Beta
POS Ingestion Matching is currently in beta. For more information, contact R365 Support.
POS Ingestion Matching controls how R365 identifies and matches incoming POS items to existing records during import. It introduces two behaviors that work together: POS system scoping, which isolates each POS system's records from other systems, and configurable matching identifiers, which let admins choose the field each POS system uses to match items during import.

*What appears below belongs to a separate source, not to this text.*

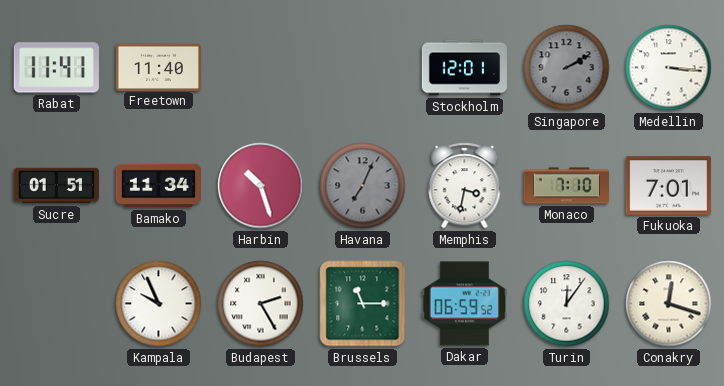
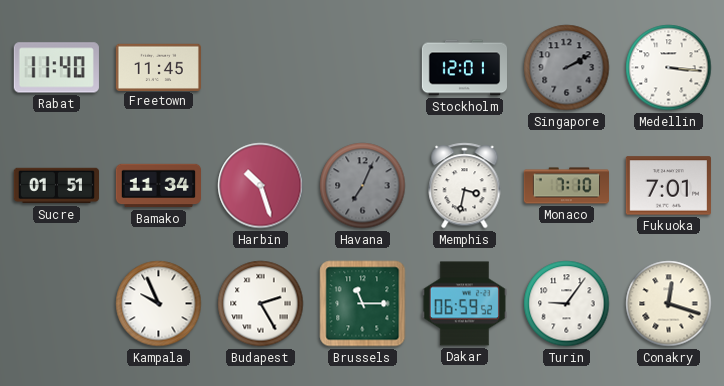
Rabat: 11:41 -> 11:40
Freetown: 11:40 -> 11:45
Turin: 12:06 -> 9:06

Previous Behavior: Name-Based POS Item Ingestion
Previously, R365 ingested POS items and merged them based on name alone. This means if multiple POS items share the same name (for example, No Cheese), R365 merged them into a single POS item in R365. It did not consider that identically named POS items may belong to different dishes or represent different ingredients or portions. This led to inaccuracies in mapping and depletion tracking, particularly when items that appear the same name are actually used in different Item contexts.
Previous Behavior Example
All POS items merge based on name.
For example, the No Cheese modifier for Salad and Pizza merges into a single POS item.

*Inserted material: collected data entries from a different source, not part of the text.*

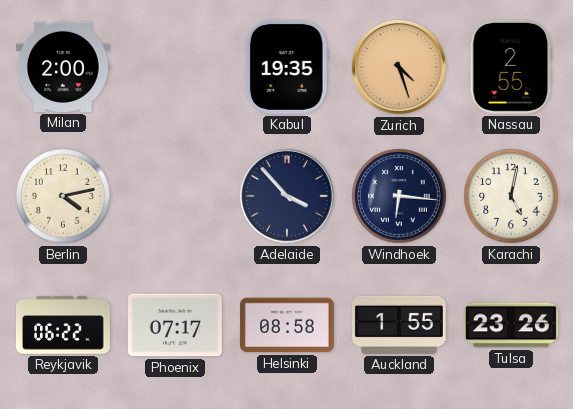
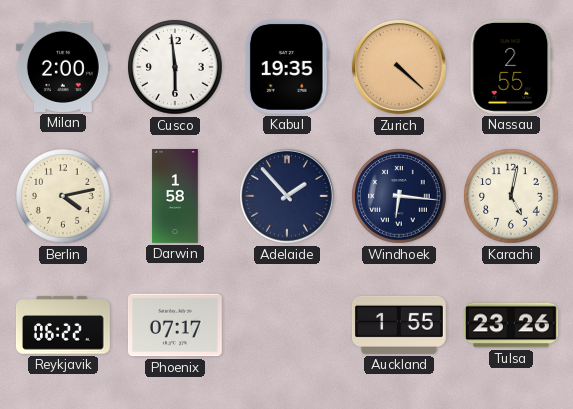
Cusco: none -> 5:59
Zurich: 4:27 -> 4:22
Darwin: none -> 1:58
Adelaide: 3:53 -> 1:53
Helsinki: 08:58 -> none
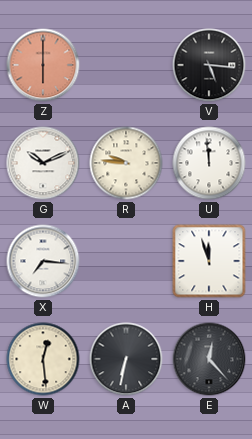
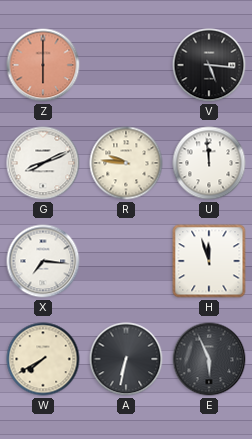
G: 10:11 -> 8:11
W: 12:29 -> 7:40
E: 12:23 -> 5:56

Because the system treats both modifiers as the same POS item, they link to the same menu item, recipe, and purchased item. As a result, selecting No Cheese for either Pizza or Salad reduces mozzarella inventory.

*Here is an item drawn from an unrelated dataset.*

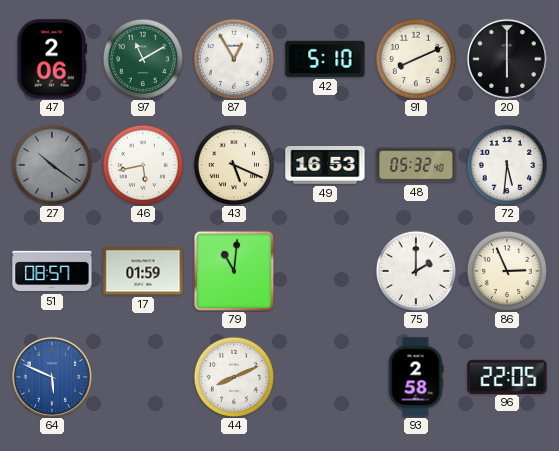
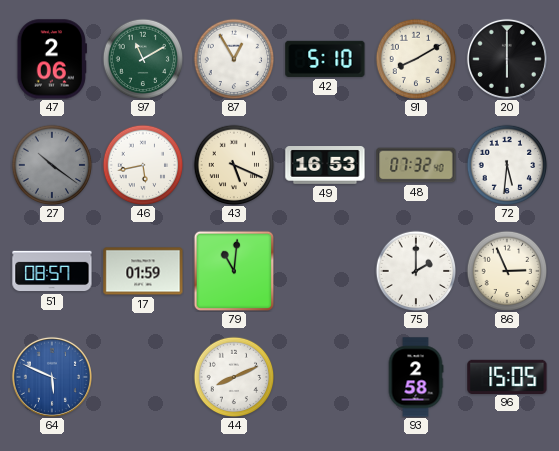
91: 8:11 -> 8:10
48: 05:32 -> 07:32
96: 22:05 -> 15:05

This behavior causes an issue because No Cheese does not mean the same thing for both items. On Pizza, it means no mozzarella. On Salad, it means no feta. However, the system does not distinguish between these differences.

POS System Scoping
POS system scoping assigns ownership of each POS item record to the POS system that created it. During import, R365 only matches incoming items against records owned by the current POS system. Records owned by a different POS system are not considered.
If an incoming item matches an existing record that belongs to a different POS system, R365 creates a new record for the current system instead of updating the other system's record. Multiple POS systems can each own a separate record for the same logical item. Those records can each link to the same menu item for reporting and reconciliation without interfering with each other.
POS system ownership is assigned automatically during import. It is not configurable.
POS System Scoping Example
An organization operates some locations on Toast and other locations on Square. Both POS systems have a modifier called No Cheese. With POS system scoping:
When Toast runs its import, R365 creates or updates a No Cheese record owned by Toast. When Square runs its import, R365 creates or updates a separate No Cheese record owned by Square. Neither import can affect the other system's record.
Both records can be mapped to the same menu item. Sales from Toast locations and Square locations roll up to the same menu item in reports, but each POS system maintains its own record with its own data.

What Happens to Existing Records
When this feature is first enabled, existing POS item records do not yet have a POS System value. Ownership is assigned through the first import after enablement:
When an incoming item matches an existing record, it will be matched to that existing record rather than creating a new one.
The POS System field on the existing record is populated.
The Matching Identifier value is updated if needed.
Future imports from the same POS system continue to update that record.
If a different POS system later imports an item that matches an already-owned record, R365 creates a new record for that system instead of overwriting the existing one.
Configurable Matching Identifiers
The matching identifier is the field R365 uses to look up an existing POS item record during import. By default, R365 matches by Name. Admins can configure a different identifier per POS system from the POS system settings page.
The available options depend on the data each POS system provides:
Name — always available. R365 matches the incoming item to a record with the same name within the current POS system.
POS ID — available for POS systems that provide POS ID values. R365 matches the incoming item to a record with the same POS ID within the current POS system.
PLU — available for POS systems that provide PLU values. R365 matches the incoming item to a record with the same PLU within the current POS system.
Available identifier options vary by POS system based on the data each integration provides. Only options supported by the connected POS system appear in the Matching identifier field in POS system settings. When a POS system supports only Name, the field is read-only.
Fallback Behavior
When the configured matching identifier is missing on an incoming item, R365 falls back to Name matching for that item. This is expected behavior, not an error.
The Identifier field on the POS item record shows which field was actually used during import — including when a fallback occurred. This field is also visible in the POS Items grid. Admins can use it to identify items where the configured identifier was not available.
Fallback Behavior Example
A Toast POS system is configured to match by POS ID. During import, two items arrive:
Item 1 — No Cheese (POS ID: 123). R365 finds the configured identifier (POS ID) on this item and uses it to search for a matching record within the Toast system. The Identifier field on the resulting record shows POS ID.
Item 2 — Add Cheese (no POS ID). R365 cannot use the configured identifier because none is present. It falls back to Name and searches for a record named Add Cheese within the Toast system. The Identifier field on the resulting record shows Name, indicating that fallback occurred.
The fallback applies to that one item only. The POS system's configured identifier setting is not changed.